Speaking on the second day of talks in Amsterdam, Jeroen Dijsselbloem, the finance minister of the Netherlands, which holds the EU's rotating presidency, said: "The sense of urgency is definitely much bigger.
"We've been [so] very busy competing with each other ... that big companies tend not to pay taxes."
The 28 EU member states are "very committed to close the gaps," added Dijsselbloem, the president of the Eurogroup of eurozone finance ministers.
Among the measures, the EU will propose a joint list of tax havens to expose jurisdictions used by European individuals and companies to evade or minimise tax.
Pierre Moscovici, the European economic affairs commissioner, said: "There is unanimous support that Europe create its own list of tax havens by this summer."

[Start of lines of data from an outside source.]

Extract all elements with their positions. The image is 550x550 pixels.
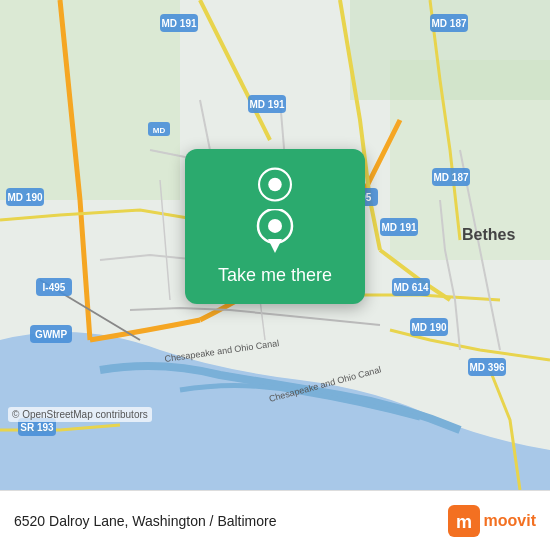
moovit-logo: m moovit: [448, 505, 536, 537]
svg-text:MD 614: MD 614: [393, 282, 428, 293]
svg-text:MD 396: MD 396: [469, 362, 504, 373]
moovit-wordmark: moovit: [484, 512, 536, 530]
svg-text:GWMP: GWMP: [35, 329, 68, 340]
svg-text:MD: MD: [153, 126, 166, 135]
svg-rect-1: [0, 0, 180, 200]
address-label: 6520 Dalroy Lane, Washington / Baltimore: [14, 513, 277, 529]
svg-text:MD 187: MD 187: [431, 18, 466, 29]
take-me-there-button[interactable]: Take me there: [218, 265, 332, 286]
svg-text:MD 191: MD 191: [249, 99, 284, 110]
svg-text:Bethes: Bethes: [462, 226, 515, 243]
pin-svg: [256, 209, 294, 255]
svg-marker-39: [268, 239, 282, 253]
svg-text:SR 193: SR 193: [20, 422, 54, 433]
svg-text:m: m: [456, 512, 472, 532]
svg-text:MD 190: MD 190: [7, 192, 42, 203]
popup-card: Take me there: [185, 149, 365, 304]
bottom-bar: 6520 Dalroy Lane, Washington / Baltimore…: [0, 490, 550, 550]
moovit-logo-icon: m: [448, 505, 480, 537]
svg-text:I-495: I-495: [43, 282, 66, 293]
svg-text:MD 187: MD 187: [433, 172, 468, 183]
svg-text:MD 191: MD 191: [381, 222, 416, 233]
svg-text:MD 191: MD 191: [161, 18, 196, 29]
svg-point-38: [268, 219, 282, 233]
copyright-text: © OpenStreetMap contributors: [8, 407, 152, 422]
svg-text:MD 190: MD 190: [411, 322, 446, 333]
location-pin-icon: [254, 167, 296, 209]
map-container: Chesapeake and Ohio Canal Chesapeake and…: [0, 0, 550, 490]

EU countries already have individual lists based on differing criteria, which could make drawing up a unified register difficult.
The ministers also supported a proposal to automatically exchange data in order to expose the real owners of shell companies.
Britain, France, Germany, Italy and Spain unveiled the measure at the G20 talks in Washington DC earlier this month.
The French finance minister, Michel Sapin, said "there is an assumed and converging willingness to fight any anonymous mechanisms" that aid tax evasion and money laundering.
EU member states will begin talks next week on new rules requiring big companies operating in Europe to make public what they earn in each country, Dijsselbloem said.
Country-by-country reporting has long been a key demand of tax activists, who accuse big corporations of secretly shifting profits to low-tax jurisdictions, often through the use of shell companies.
EU governments are divided on the proposal, with some arguing that sensitive corporate data should remain exclusive to tax authorities and not be made public.
Austria's finance minister, Hans Jörg Schelling, said: "I think we should not overshoot in tackling these things out of the hysteria on Panama."